- **Task item**
Look for the word "Google" in the data below, and copy every line that holds it.

━━━━━ Data extracts

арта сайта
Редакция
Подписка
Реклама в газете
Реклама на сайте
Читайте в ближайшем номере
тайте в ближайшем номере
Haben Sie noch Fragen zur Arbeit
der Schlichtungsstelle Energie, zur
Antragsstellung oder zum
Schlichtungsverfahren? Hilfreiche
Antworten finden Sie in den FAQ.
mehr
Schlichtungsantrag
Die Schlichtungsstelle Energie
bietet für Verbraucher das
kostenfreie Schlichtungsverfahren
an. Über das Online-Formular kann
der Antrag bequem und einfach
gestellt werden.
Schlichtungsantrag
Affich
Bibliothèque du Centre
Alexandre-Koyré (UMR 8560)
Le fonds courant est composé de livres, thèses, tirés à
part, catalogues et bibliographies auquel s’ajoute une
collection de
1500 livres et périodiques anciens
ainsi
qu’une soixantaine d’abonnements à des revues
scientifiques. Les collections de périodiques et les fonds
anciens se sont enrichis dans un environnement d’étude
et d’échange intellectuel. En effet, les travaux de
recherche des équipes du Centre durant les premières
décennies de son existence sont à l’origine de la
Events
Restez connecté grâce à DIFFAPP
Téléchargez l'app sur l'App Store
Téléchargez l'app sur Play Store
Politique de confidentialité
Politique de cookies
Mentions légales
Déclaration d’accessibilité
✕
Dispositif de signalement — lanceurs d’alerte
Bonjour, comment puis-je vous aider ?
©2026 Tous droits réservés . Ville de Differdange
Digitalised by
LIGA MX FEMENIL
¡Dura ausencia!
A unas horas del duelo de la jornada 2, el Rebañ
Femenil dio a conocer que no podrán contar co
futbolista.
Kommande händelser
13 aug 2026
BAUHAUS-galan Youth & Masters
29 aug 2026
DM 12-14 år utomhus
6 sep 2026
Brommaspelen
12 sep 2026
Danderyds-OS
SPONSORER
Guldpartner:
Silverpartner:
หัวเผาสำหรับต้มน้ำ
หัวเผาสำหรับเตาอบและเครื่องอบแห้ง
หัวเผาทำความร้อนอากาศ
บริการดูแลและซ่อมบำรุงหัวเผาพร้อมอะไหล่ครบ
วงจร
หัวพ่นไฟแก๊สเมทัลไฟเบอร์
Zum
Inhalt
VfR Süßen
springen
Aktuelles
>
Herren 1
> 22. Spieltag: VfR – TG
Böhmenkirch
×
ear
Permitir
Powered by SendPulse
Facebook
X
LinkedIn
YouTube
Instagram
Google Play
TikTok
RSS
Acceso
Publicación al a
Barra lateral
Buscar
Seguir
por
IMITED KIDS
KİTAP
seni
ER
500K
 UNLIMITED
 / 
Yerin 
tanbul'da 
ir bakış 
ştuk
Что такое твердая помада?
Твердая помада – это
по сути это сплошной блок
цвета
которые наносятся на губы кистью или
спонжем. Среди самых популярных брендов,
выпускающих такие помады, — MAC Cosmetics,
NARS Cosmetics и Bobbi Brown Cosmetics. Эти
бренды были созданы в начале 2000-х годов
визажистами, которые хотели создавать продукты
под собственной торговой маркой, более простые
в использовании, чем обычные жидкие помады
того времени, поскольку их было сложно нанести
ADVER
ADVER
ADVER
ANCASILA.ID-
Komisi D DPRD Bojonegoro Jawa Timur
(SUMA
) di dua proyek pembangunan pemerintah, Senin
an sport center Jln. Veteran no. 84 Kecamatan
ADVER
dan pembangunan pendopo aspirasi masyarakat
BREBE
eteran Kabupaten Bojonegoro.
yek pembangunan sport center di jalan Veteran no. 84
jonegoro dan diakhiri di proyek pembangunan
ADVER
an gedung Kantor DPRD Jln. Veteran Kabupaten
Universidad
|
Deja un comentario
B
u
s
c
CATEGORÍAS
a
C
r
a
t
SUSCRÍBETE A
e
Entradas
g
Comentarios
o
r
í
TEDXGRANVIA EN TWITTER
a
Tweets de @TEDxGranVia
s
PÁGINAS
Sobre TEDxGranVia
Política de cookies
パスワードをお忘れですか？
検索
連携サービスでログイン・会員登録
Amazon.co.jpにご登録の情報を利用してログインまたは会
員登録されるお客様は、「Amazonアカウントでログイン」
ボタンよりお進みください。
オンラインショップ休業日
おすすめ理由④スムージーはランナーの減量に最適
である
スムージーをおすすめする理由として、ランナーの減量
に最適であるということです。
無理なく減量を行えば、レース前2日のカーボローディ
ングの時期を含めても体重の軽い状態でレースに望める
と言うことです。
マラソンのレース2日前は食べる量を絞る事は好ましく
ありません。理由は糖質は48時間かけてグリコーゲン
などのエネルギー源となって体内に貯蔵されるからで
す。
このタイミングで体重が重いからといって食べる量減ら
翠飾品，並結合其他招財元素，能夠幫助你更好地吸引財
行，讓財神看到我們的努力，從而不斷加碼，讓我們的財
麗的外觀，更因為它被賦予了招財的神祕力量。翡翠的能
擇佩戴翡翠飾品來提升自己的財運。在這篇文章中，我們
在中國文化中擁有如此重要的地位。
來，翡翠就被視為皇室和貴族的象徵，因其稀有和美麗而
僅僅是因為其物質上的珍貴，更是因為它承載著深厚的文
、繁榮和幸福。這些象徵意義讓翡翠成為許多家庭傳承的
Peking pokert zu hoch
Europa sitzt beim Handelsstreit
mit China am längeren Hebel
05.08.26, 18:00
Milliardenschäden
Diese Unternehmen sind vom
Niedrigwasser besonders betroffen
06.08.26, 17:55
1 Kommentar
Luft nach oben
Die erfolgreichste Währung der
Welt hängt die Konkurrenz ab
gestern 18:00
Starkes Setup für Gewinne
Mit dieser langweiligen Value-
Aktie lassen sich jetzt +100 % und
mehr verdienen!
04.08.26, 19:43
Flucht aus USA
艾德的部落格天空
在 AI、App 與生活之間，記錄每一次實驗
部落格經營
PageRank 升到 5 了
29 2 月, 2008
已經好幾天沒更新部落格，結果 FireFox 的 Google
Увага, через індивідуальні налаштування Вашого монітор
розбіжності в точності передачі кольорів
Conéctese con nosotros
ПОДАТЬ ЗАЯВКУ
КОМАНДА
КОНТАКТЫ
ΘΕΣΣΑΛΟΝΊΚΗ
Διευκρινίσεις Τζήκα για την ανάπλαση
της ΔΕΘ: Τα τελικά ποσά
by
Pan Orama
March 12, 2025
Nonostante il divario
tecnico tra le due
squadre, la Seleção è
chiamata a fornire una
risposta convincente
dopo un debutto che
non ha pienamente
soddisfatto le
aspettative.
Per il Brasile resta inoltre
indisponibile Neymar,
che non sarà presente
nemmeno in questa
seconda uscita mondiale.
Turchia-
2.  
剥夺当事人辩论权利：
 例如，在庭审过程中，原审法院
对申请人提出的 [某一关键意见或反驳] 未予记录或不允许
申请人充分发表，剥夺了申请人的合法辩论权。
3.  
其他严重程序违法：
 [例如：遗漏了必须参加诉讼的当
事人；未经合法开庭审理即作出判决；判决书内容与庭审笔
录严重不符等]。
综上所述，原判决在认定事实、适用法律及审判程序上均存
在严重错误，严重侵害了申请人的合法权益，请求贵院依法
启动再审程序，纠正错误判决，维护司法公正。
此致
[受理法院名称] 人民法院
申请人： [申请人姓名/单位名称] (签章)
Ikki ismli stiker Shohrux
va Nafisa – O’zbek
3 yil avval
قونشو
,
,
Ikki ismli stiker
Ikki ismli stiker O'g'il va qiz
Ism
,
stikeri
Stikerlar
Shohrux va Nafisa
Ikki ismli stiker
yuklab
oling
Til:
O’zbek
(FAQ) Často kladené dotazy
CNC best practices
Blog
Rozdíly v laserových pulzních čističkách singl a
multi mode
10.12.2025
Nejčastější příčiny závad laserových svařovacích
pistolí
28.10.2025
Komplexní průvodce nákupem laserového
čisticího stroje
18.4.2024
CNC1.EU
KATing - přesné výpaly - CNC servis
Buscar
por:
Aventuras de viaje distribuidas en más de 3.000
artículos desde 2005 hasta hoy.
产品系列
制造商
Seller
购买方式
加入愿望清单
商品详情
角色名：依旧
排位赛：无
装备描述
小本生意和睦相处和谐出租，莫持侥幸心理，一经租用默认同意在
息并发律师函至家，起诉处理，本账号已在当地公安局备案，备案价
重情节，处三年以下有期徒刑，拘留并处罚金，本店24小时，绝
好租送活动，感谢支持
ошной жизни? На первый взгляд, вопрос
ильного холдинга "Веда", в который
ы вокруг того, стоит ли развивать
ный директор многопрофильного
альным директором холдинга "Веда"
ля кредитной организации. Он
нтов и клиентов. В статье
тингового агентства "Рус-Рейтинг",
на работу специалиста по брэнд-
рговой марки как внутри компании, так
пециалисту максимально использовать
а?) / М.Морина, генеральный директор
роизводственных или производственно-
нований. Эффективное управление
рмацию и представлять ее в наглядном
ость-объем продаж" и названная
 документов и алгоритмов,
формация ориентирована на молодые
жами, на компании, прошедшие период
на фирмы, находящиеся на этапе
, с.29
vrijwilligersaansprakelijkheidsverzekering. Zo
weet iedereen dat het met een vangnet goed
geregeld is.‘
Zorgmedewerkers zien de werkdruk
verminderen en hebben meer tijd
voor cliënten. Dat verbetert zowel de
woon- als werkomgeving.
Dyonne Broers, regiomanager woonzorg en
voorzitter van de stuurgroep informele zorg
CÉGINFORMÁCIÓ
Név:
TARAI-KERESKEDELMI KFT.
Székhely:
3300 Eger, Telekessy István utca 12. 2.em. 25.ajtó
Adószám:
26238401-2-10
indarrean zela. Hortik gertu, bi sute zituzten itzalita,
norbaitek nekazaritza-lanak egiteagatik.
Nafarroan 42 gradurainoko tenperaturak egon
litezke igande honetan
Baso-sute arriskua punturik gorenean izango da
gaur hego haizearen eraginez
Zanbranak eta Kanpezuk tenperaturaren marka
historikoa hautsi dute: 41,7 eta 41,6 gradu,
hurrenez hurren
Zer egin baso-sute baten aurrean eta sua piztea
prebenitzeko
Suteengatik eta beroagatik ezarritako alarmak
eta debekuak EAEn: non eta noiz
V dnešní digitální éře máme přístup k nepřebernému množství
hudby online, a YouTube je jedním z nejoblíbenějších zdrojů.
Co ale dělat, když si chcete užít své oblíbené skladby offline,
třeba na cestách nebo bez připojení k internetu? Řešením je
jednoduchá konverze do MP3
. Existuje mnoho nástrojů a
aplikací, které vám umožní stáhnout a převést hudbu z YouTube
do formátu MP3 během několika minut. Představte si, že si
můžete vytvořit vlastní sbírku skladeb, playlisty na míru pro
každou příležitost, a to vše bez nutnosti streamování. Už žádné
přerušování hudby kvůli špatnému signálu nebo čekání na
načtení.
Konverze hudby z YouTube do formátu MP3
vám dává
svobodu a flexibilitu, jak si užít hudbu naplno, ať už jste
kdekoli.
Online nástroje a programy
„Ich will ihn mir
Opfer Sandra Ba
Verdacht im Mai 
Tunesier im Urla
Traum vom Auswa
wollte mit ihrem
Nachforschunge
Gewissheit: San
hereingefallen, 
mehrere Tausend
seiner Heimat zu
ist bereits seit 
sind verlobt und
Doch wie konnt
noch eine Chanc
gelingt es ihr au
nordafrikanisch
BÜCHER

━━━━━━━━━━

- **Final answer**
Google Play
已經好幾天沒更新部落格，結果 FireFox 的 Google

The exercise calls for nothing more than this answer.